Badscience and I were coming back from a bit of kayaking "up north" and gave a call to our friend Joe to hear how Friday's Overpass Light Brigade action in Madison went. We had coordinated our message with a tactical media group in NYC, The Illuminator, and I was eager to hear how the dual live stream worked out. Joe told us the news, breaking even then, of yet another mass killing in America, this one in Milwaukee.
An impromptu candlelight vigil in Milwaukee's Cathedral Square was quickly organized for that very evening. We were hitting a traffic snarl at 5:30 south of Sheboygan. Bumper to bumper due to lane closures. A freeway parking lot for 45 minutes. I called Joe and suggested he put the word out on Facebook that we would need some volunteers to hold lights, and that he would have to get our message checked, prepped and packed. We all discussed the phrase that we wanted to bring. How can we adequately express our deep collective sadness, indeed the heartbreak of the recurring nightmare, the Groundhog Day of violent gunplay, killing and killing and killing again?
We got home. Joe had the signs ready. Quick bite to eat, grab the cameras, head downtown. People were already gathering in the square. The sun was setting, camera crews were arriving. It is awkward to be happy to see friends, to be happy to be alive, yet within the immediacy of such pain. A number of members of the Sikh community arrived. Candles were passed out. Some folks, perhaps from an ashram, sat down to the side in lotus, two harmoniums playing lovely delicate breathy chords while they sang haunting repetitive melodies.

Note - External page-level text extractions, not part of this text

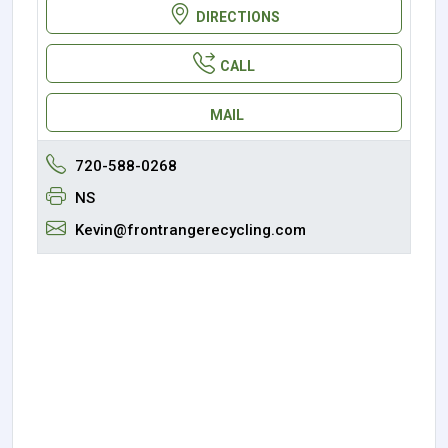
DIRECTIONS
CALL
MAIL
720-588-0268
NS
Kevin@frontrangerecycling.com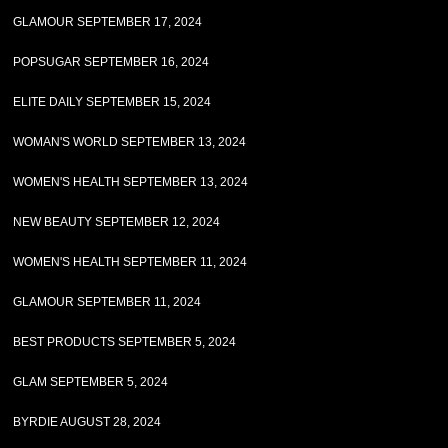
GLAMOUR SEPTEMBER 17, 2024
POPSUGAR SEPTEMBER 16, 2024
ELITE DAILY SEPTEMBER 15, 2024
WOMAN'S WORLD SEPTEMBER 13, 2024
WOMEN'S HEALTH SEPTEMBER 13, 2024
NEW BEAUTY SEPTEMBER 12, 2024
WOMEN'S HEALTH SEPTEMBER 11, 2024
GLAMOUR SEPTEMBER 11, 2024
BEST PRODUCTS SEPTEMBER 5, 2024
GLAM SEPTEMBER 5, 2024
BYRDIE AUGUST 28, 2024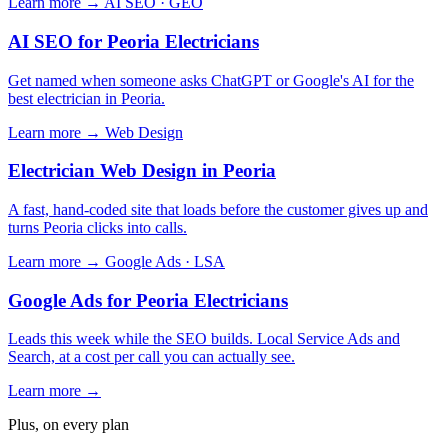
Learn more →
AI SEO · GEO
AI SEO for Peoria Electricians
Get named when someone asks ChatGPT or Google's AI for the
best electrician in Peoria.
Learn more →
Web Design
Electrician Web Design in Peoria
A fast, hand-coded site that loads before the customer gives up and
turns Peoria clicks into calls.
Learn more →
Google Ads · LSA
Google Ads for Peoria Electricians
Leads this week while the SEO builds. Local Service Ads and
Search, at a cost per call you can actually see.
Learn more →
Plus, on every plan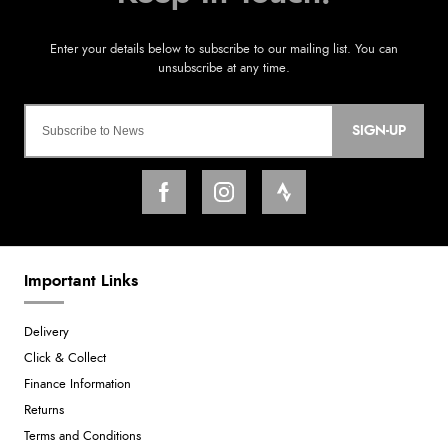
SIGN-UP
Important Links
Delivery
Click & Collect
Finance Information
Returns
Terms and Conditions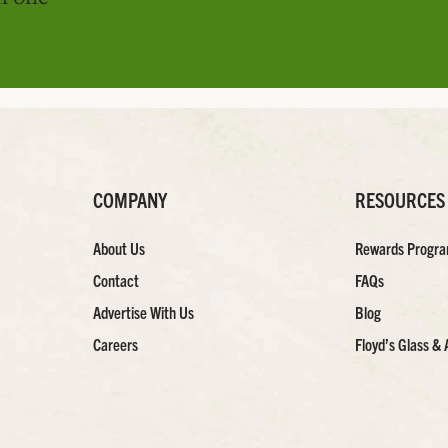
COMPANY
RESOURCES
About Us
Rewards Progr
Contact
FAQs
Advertise With Us
Blog
Careers
Floyd’s Glass & 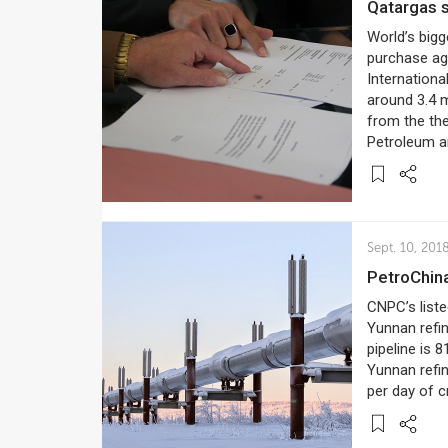
Qatargas
World’s bigg
purchase ag
Internation
around 3.4 m
from the the
Petroleum a
Sept. 10, 201
PetroChin
CNPC’s list
Yunnan refin
pipeline is 
Yunnan refin
per day of c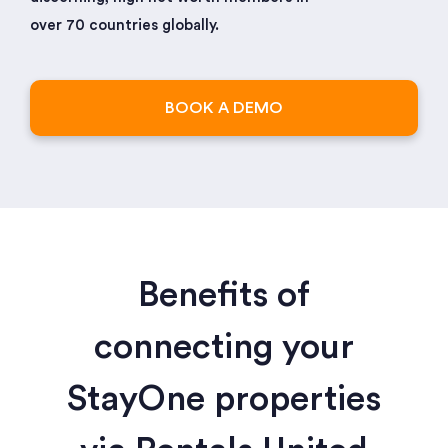
over 70 countries globally.
BOOK A DEMO
Benefits of
connecting your
StayOne properties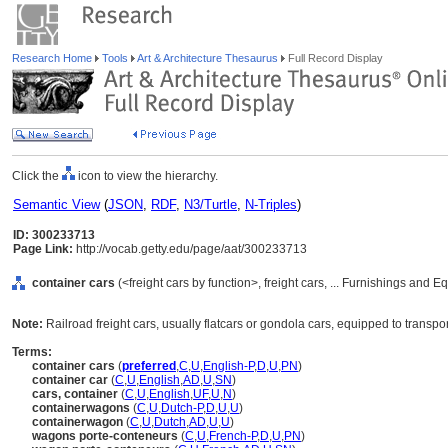
Research Home
Tools
Art & Architecture Thesaurus
Full Record Display
Click the
icon to view the hierarchy.
Semantic View
(
JSON
,
RDF
,
N3/Turtle
,
N-Triples
)
ID: 300233713
Page Link:
http://vocab.getty.edu/page/aat/300233713
container cars
(<freight cars by function>, freight cars, ... Furnishings and
Note:
Railroad freight cars, usually flatcars or gondola cars, equipped to trans
Terms:
container cars
(
preferred
,
C
,
U
,
English-P
,
D
,
U
,
PN
)
container car
(
C
,
U
,
English
,
AD
,
U
,
SN
)
cars, container
(
C
,
U
,
English
,
UF
,
U
,
N
)
containerwagons
(
C
,
U
,
Dutch-P
,
D
,
U
,
U
)
containerwagon
(
C
,
U
,
Dutch
,
AD
,
U
,
U
)
wagons porte-conteneurs
(
C
,
U
,
French-P
,
D
,
U
,
PN
)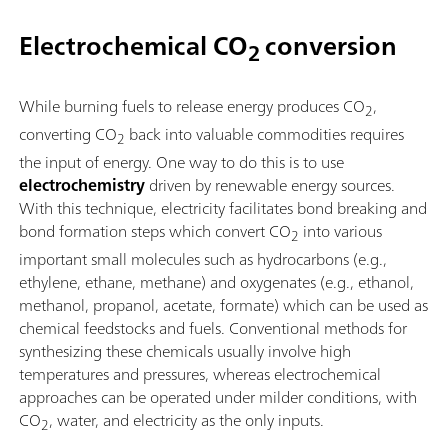
Electrochemical CO
conversion
2
While burning fuels to release energy produces CO
,
2
converting CO
back into valuable commodities requires
2
the input of energy. One way to do this is to use
electrochemistry
driven by renewable energy sources.
With this technique, electricity facilitates bond breaking and
bond formation steps which convert CO
into various
2
important small molecules such as hydrocarbons (e.g.,
ethylene, ethane, methane) and oxygenates (e.g., ethanol,
methanol, propanol, acetate, formate) which can be used as
chemical feedstocks and fuels. Conventional methods for
synthesizing these chemicals usually involve high
temperatures and pressures, whereas electrochemical
approaches can be operated under milder conditions, with
CO
, water, and electricity as the only inputs.
2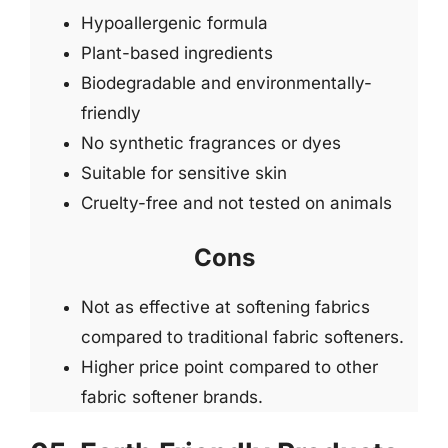
Hypoallergenic formula
Plant-based ingredients
Biodegradable and environmentally-
friendly
No synthetic fragrances or dyes
Suitable for sensitive skin
Cruelty-free and not tested on animals
Cons
Not as effective at softening fabrics
compared to traditional fabric softeners.
Higher price point compared to other
fabric softener brands.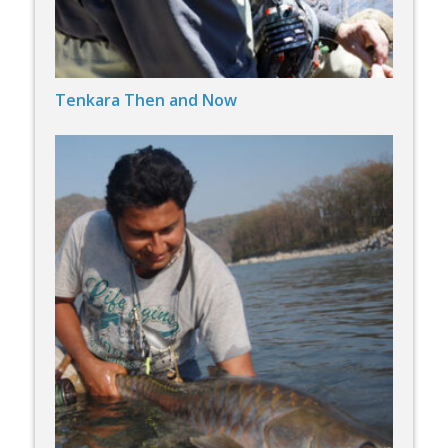
Tenkara Then and Now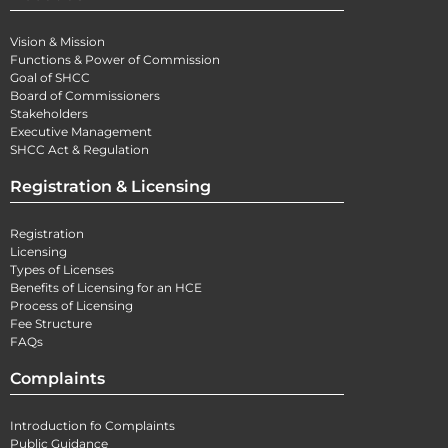
Vision & Mission
Functions & Power of Commission
Goal of SHCC
Board of Commissioners
Stakeholders
Executive Management
SHCC Act & Regulation
Registration & Licensing
Registration
Licensing
Types of Licenses
Benefits of Licensing for an HCE
Process of Licensing
Fee Structure
FAQs
Complaints
Introduction fo Complaints
Public Guidance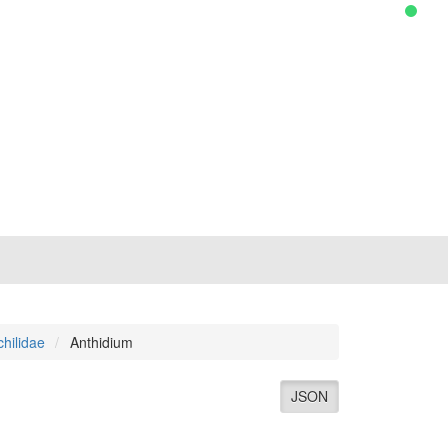
hilidae
Anthidium
JSON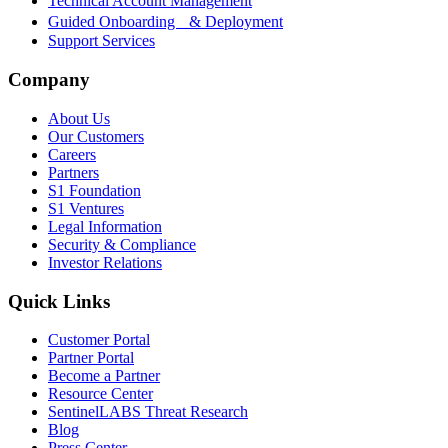
Technical Account Management
Guided Onboarding & Deployment
Support Services
Company
About Us
Our Customers
Careers
Partners
S1 Foundation
S1 Ventures
Legal Information
Security & Compliance
Investor Relations
Quick Links
Customer Portal
Partner Portal
Become a Partner
Resource Center
SentinelLABS Threat Research
Blog
Press Center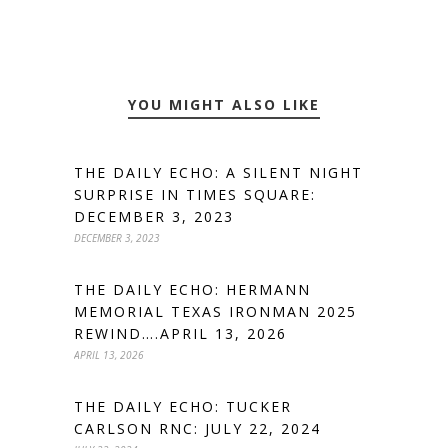
YOU MIGHT ALSO LIKE
THE DAILY ECHO: A SILENT NIGHT
SURPRISE IN TIMES SQUARE:
DECEMBER 3, 2023
DECEMBER 3, 2023
THE DAILY ECHO: HERMANN
MEMORIAL TEXAS IRONMAN 2025
REWIND….APRIL 13, 2026
APRIL 13, 2026
THE DAILY ECHO: TUCKER
CARLSON RNC: JULY 22, 2024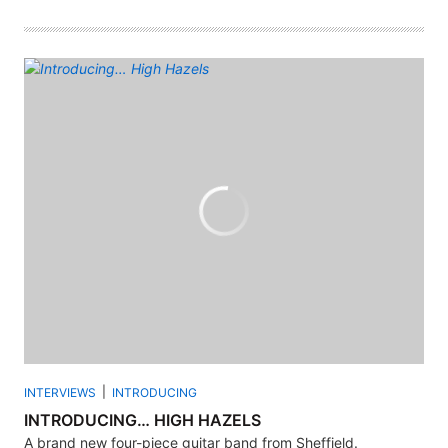
INTERVIEWS
INTRODUCING
INTRODUCING… HIGH HAZELS
A brand new four-piece guitar band from Sheffield.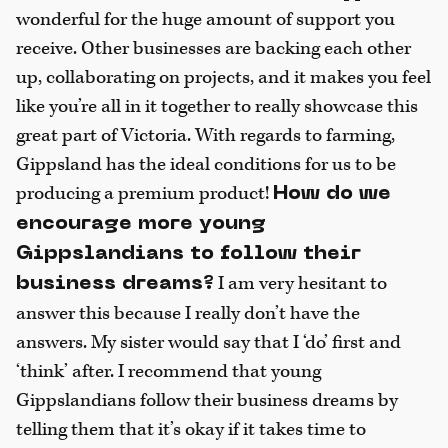
wonderful for the huge amount of support you
receive. Other businesses are backing each other
up, collaborating on projects, and it makes you feel
like you’re all in it together to really showcase this
great part of Victoria. With regards to farming,
Gippsland has the ideal conditions for us to be
producing a premium product!
How do we
encourage more young
Gippslandians to follow their
I am very hesitant to
business dreams?
answer this because I really don’t have the
answers. My sister would say that I ‘do’ first and
‘think’ after. I recommend that young
Gippslandians follow their business dreams by
telling them that it’s okay if it takes time to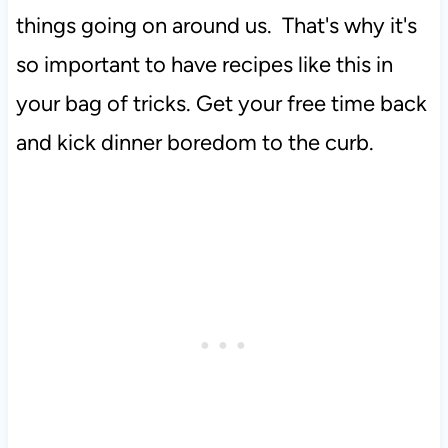
things going on around us. That's why it's
so important to have recipes like this in
your bag of tricks. Get your free time back
and kick dinner boredom to the curb.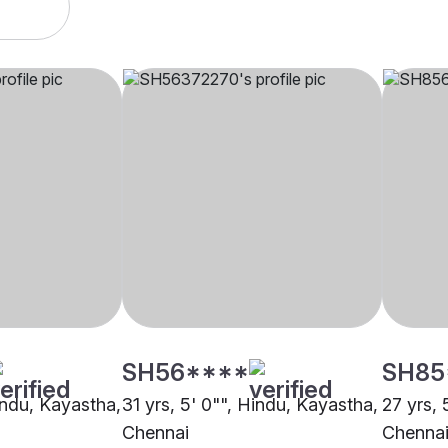
SH56****
SH85
indu, Kayastha,
31 yrs, 5' 0"", Hindu, Kayastha,
27 yrs, 
Chennai
Chenna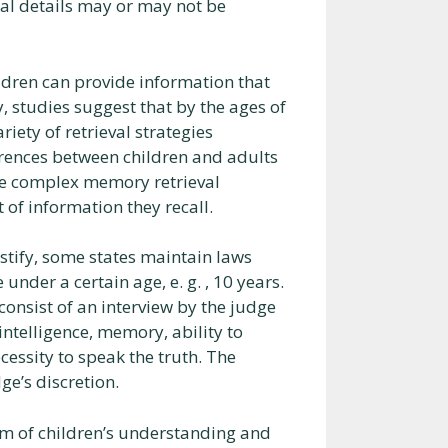
ral details may or may not be
ldren can provide information that
, studies suggest that by the ages of
riety of retrieval strategies
rences between children and adults
re complex memory retrieval
 of information they recall.
tify, some states maintain laws
nder a certain age, e. g. , 10 years.
nsist of an interview by the judge
intelligence, memory, ability to
cessity to speak the truth. The
ge’s discretion.
alm of children’s understanding and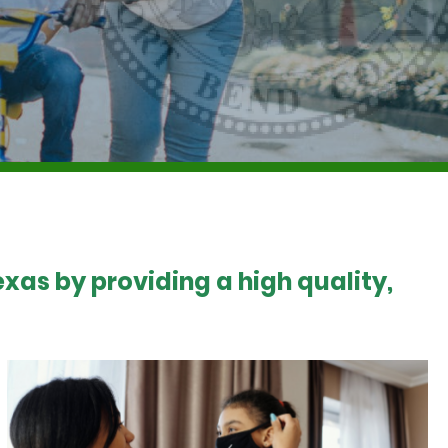
xas by providing a high quality,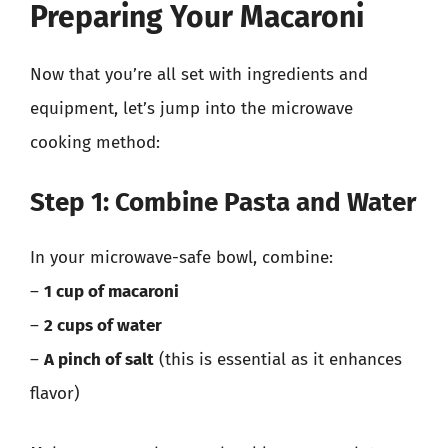
Preparing Your Macaroni
Now that you’re all set with ingredients and
equipment, let’s jump into the microwave
cooking method:
Step 1: Combine Pasta and Water
In your microwave-safe bowl, combine:
–
1 cup of macaroni
–
2 cups of water
–
A pinch of salt
(this is essential as it enhances
flavor)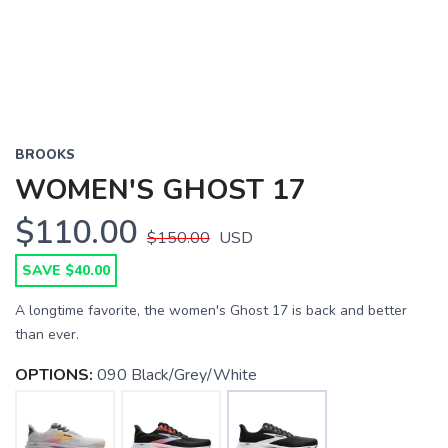
BROOKS
WOMEN'S GHOST 17
$110.00
$150.00
USD
SAVE $40.00
A longtime favorite, the women's Ghost 17 is back and better
than ever.
OPTIONS:
090 Black/Grey/White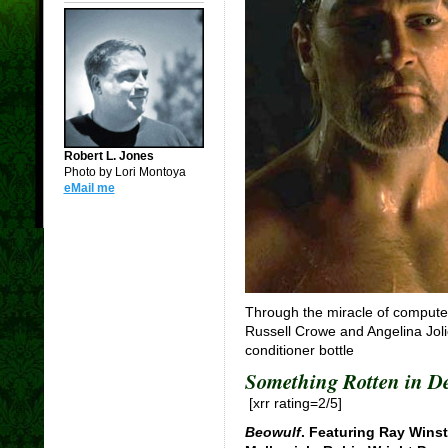
Robert L. Jones
Photo by Lori Montoya
eMail me
Through the miracle of computer
Russell Crowe and Angelina Jolie
conditioner bottle
Something Rotten in 
[xrr rating=2/5]
Beowulf
. Featuring Ray Wins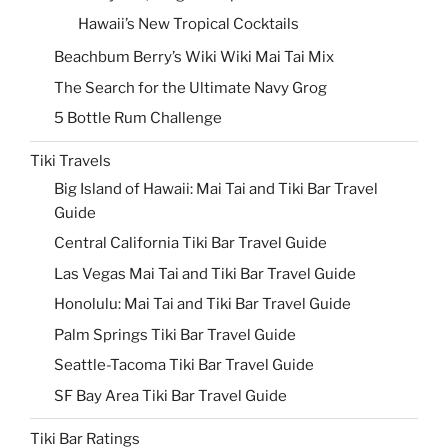
Hawaii’s New Tropical Cocktails
Beachbum Berry’s Wiki Wiki Mai Tai Mix
The Search for the Ultimate Navy Grog
5 Bottle Rum Challenge
Tiki Travels
Big Island of Hawaii: Mai Tai and Tiki Bar Travel
Guide
Central California Tiki Bar Travel Guide
Las Vegas Mai Tai and Tiki Bar Travel Guide
Honolulu: Mai Tai and Tiki Bar Travel Guide
Palm Springs Tiki Bar Travel Guide
Seattle-Tacoma Tiki Bar Travel Guide
SF Bay Area Tiki Bar Travel Guide
Tiki Bar Ratings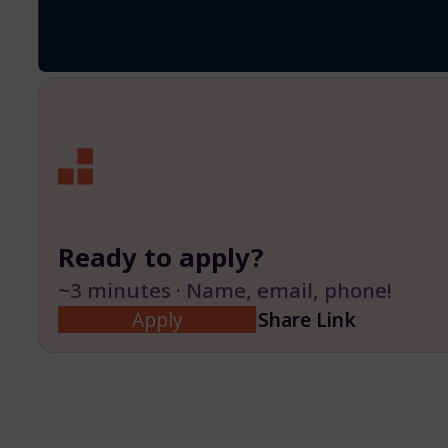
Ready to apply?
~3 minutes · Name, email, phone!
Apply
Share Link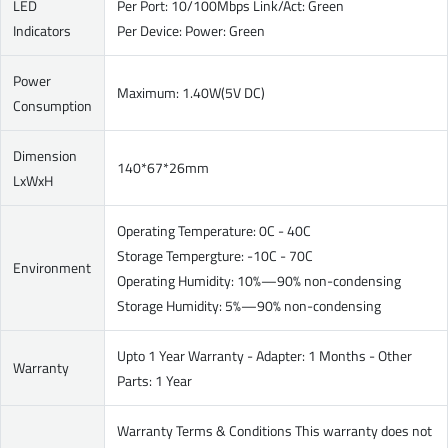
LED
Per Port: 10/100Mbps Link/Act: Green
Indicators
Per Device: Power: Green
Power
Maximum: 1.40W(5V DC)
Consumption
Dimension
140*67*26mm
LxWxH
Operating Temperature: 0C - 40C
Storage Tempergture: -10C - 70C
Environment
Operating Humidity: 10%—90% non-condensing
Storage Humidity: 5%—90% non-condensing
Upto 1 Year Warranty - Adapter: 1 Months - Other
Warranty
Parts: 1 Year
Warranty Terms & Conditions This warranty does not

Plenty of people came out to help hold the message. Wisconsin Weeps. News choppers circled overhead. Policemen were there, thoughtful about their own down and wounded. Mortality whispered to us. People surrounded a circle of light, and some chose to speak. Others stared at the flickering candles, shielded their flames against the night breeze.
A few hundred people were gathered around the circle of light, the ashram singers chanted off to one side, our lighted message a backdrop with the sad city behind. Tonight all we could do was bear witness. Perhaps tomorrow we can begin to deal with the barbaric insanity of our aggressively violent culture. After a few days of mediated hand-ringing and a bellicose NRA, perhaps we can finally sit down and have that mythical talk about violence, hate, intolerance and racism that saturates the radio waves.
Meanwhile, our hearts go out to the victims and their families and our world.